# PyForge CLI - User Guide for Databricks Serverless

This notebook demonstrates how to use PyForge CLI to convert various file formats in Databricks Serverless environments.

## Table of Contents
1. [Installation and Setup](#installation)
2. [Install Sample Datasets](#sample-datasets)
3. [List Available Datasets](#list-datasets)
4. [DBF File Conversion](#dbf-conversion)
5. [Excel File Conversion](#excel-conversion)
6. [CSV File Conversion](#csv-conversion)
7. [XML File Conversion](#xml-conversion)
8. [Working with Converted Data](#working-with-data)
9. [Command Reference](#command-reference)
10. [Database File Conversion (.mdb/.accdb) - Special Instructions](#database-conversion)

## 1. Installation and Setup <a id='installation'></a>

**Important:** In Databricks Serverless, always include the PyPI index URL for proper dependency resolution.

In [None]:
# Install PyForge CLI with explicit PyPI index URL (required for Databricks Serverless)
%pip install pyforge-cli==1.0.9 --no-cache-dir --quiet --index-url https://pypi.org/simple/ --trusted-host pypi.org

In [None]:
# Restart Python kernel to ensure clean imports
dbutils.library.restartPython()

In [None]:
# Verify installation
import subprocess
import sys
import os

# Check PyForge version
result = subprocess.run(['pyforge', '--version'], capture_output=True, text=True)
print(f"✅ PyForge CLI Version: {result.stdout.strip()}")

# Check Python version
print(f"✅ Python Version: {sys.version}")

# Check PyForge location
which_result = subprocess.run(['which', 'pyforge'], capture_output=True, text=True)
print(f"✅ PyForge Location: {which_result.stdout.strip()}")
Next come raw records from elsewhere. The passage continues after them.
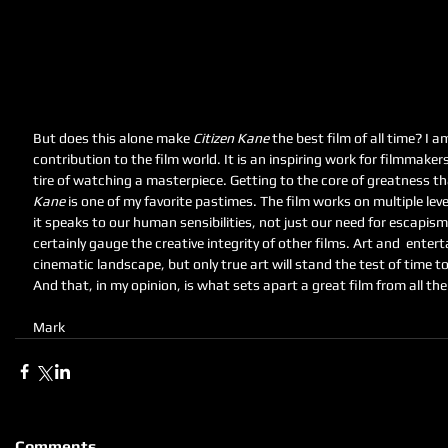
But does this alone make 
Citizen Kane
 the best film of all time? I 
contribution to the film world. It is an inspiring work for filmmaker
tire of watching a masterpiece. Getting to the core of greatness th
Kane 
is one of my favorite pastimes. The film works on multiple lev
it speaks to our human sensibilities, not just our need for escapis
certainly gauge the creative integrity of other films. Art and  enter
cinematic landscape, but only true art will stand the test of time t
And that, in my opinion, is what sets apart a great film from all the 
Mark
Comments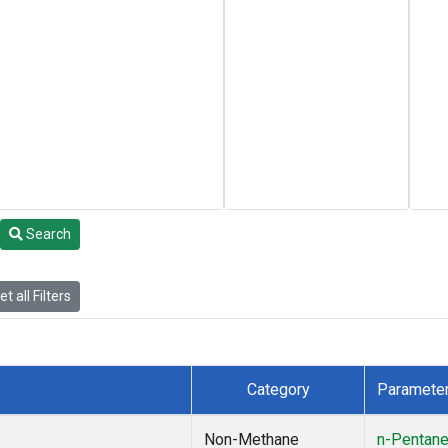
Search
t all Filters
Category
Paramete
Non-Methane
n-Pentan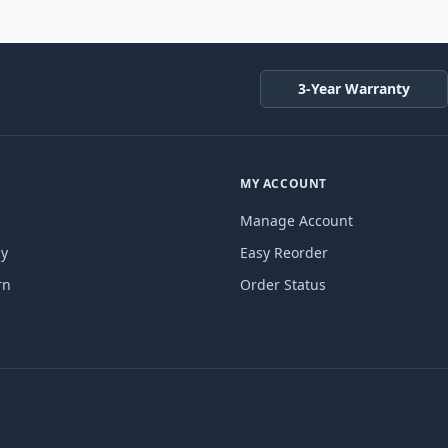
3-Year Warranty
MY ACCOUNT
Manage Account
cy
Easy Reorder
rn
Order Status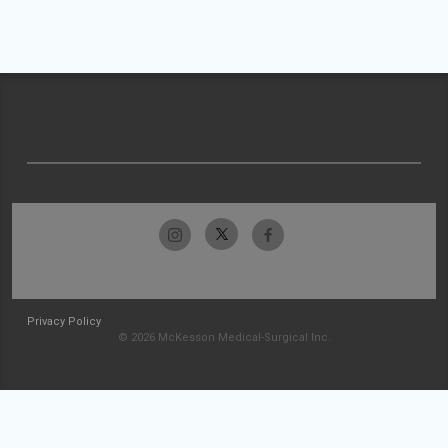
Privacy Policy
© 2026 McKesson Medical-Surgical Inc.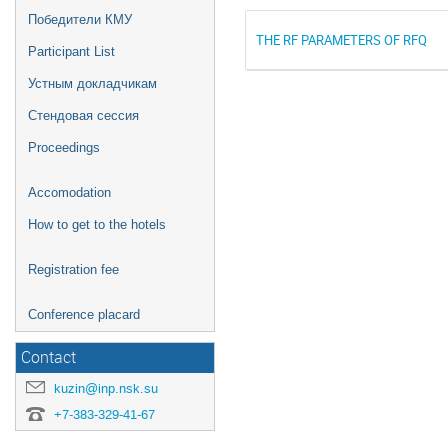
Победители КМУ
THE RF PARAMETERS OF RFQ
Participant List
Устным докладчикам
Стендовая сессия
Proceedings
Accomodation
How to get to the hotels
Registration fee
Conference placard
Contact
kuzin@inp.nsk.su
+7-383-329-41-67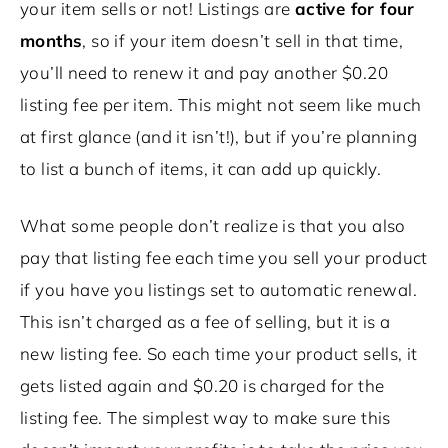
your item sells or not! Listings are
active for four
months
, so if your item doesn’t sell in that time,
you’ll need to renew it and pay another $0.20
listing fee per item. This might not seem like much
at first glance (and it isn’t!), but if you’re planning
to list a bunch of items, it can add up quickly.
What some people don’t realize is that you also
pay that listing fee each time you sell your product
if you have you listings set to automatic renewal.
This isn’t charged as a fee of selling, but it is a
new listing fee. So each time your product sells, it
gets listed again and $0.20 is charged for the
listing fee. The simplest way to make sure this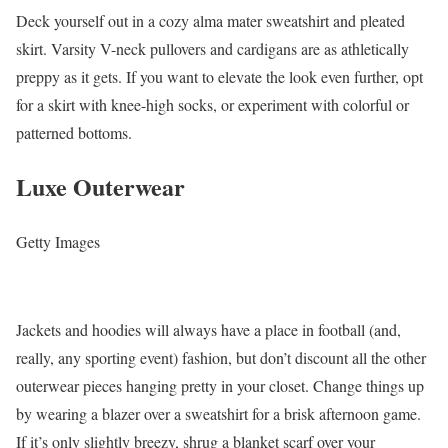
Deck yourself out in a cozy alma mater sweatshirt and pleated
skirt. Varsity V-neck pullovers and cardigans are as athletically
preppy as it gets. If you want to elevate the look even further, opt
for a skirt with knee-high socks, or experiment with colorful or
patterned bottoms.
Luxe Outerwear
Getty Images
Jackets and hoodies will always have a place in football (and,
really, any sporting event) fashion, but don’t discount all the other
outerwear pieces hanging pretty in your closet. Change things up
by wearing a blazer over a sweatshirt for a brisk afternoon game.
If it’s only slightly breezy, shrug a blanket scarf over your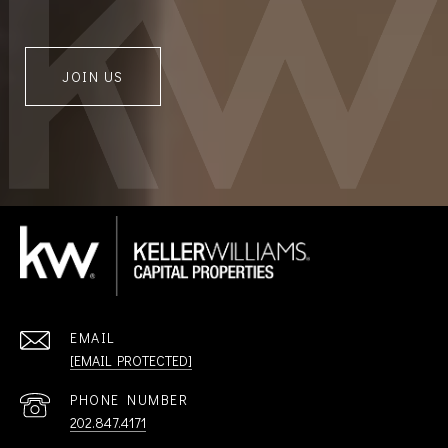
JOIN US
EMAIL
[EMAIL PROTECTED]
PHONE NUMBER
202.847.4171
## 2. Install Sample Datasets <a id='sample-datasets'></a>

PyForge CLI includes a curated collection of sample datasets for testing all supported formats.

In [None]:
# Define Unity Catalog volume path for sample datasets
volume_path = "dbfs:/Volumes/cortex_dev_catalog/sandbox_testing/pyforge_sample_datasets"
local_volume_path = volume_path.replace('dbfs:', '/dbfs')

In [None]:
%%sh
# Install sample datasets using shell command
pyforge install sample-datasets --output /dbfs/Volumes/cortex_dev_catalog/sandbox_testing/pyforge_sample_datasets --verbose

## 3. List Available Sample Datasets <a id='list-datasets'></a>

Let's explore what sample datasets are available for conversion.

In [None]:
# List all files in the sample datasets directory
import pandas as pd

try:
    files = dbutils.fs.ls(volume_path)
    
    # Organize files by type
    file_data = []
    for file_info in files:
        file_name = file_info.name
        file_path = file_info.path
        file_size = file_info.size / (1024 * 1024)  # Convert to MB
        
        # Determine file type
        if file_name.endswith('.mdb'):
            file_type = 'Access Database (Legacy)'
        elif file_name.endswith('.accdb'):
            file_type = 'Access Database (Modern)'
        elif file_name.endswith('.dbf'):
            file_type = 'dBASE Database'
        elif file_name.endswith('.xlsx'):
            file_type = 'Excel Spreadsheet'
        elif file_name.endswith('.csv'):
            file_type = 'CSV File'
        elif file_name.endswith('.xml'):
            file_type = 'XML Document'
        elif file_name.endswith('.pdf'):
            file_type = 'PDF Document'
        else:
            file_type = 'Other'
        
        if not file_info.isDir():
            file_data.append({
                'File Name': file_name,
                'Type': file_type,
                'Size (MB)': round(file_size, 2),
                'Path': file_path
            })
    
    # Create DataFrame and display
    df_files = pd.DataFrame(file_data)
    df_files = df_files.sort_values(['Type', 'File Name'])
    
    print("📁 Available Sample Datasets:\n")
    display(df_files)
    
    # Summary by type
    print("\n📊 Summary by File Type:")
    summary = df_files.groupby('Type').agg({
        'File Name': 'count',
        'Size (MB)': 'sum'
    }).rename(columns={'File Name': 'Count', 'Size (MB)': 'Total Size (MB)'})
    display(summary)
    
except Exception as e:
    print(f"Error listing files: {e}")
    print("Please ensure the sample datasets were installed successfully.")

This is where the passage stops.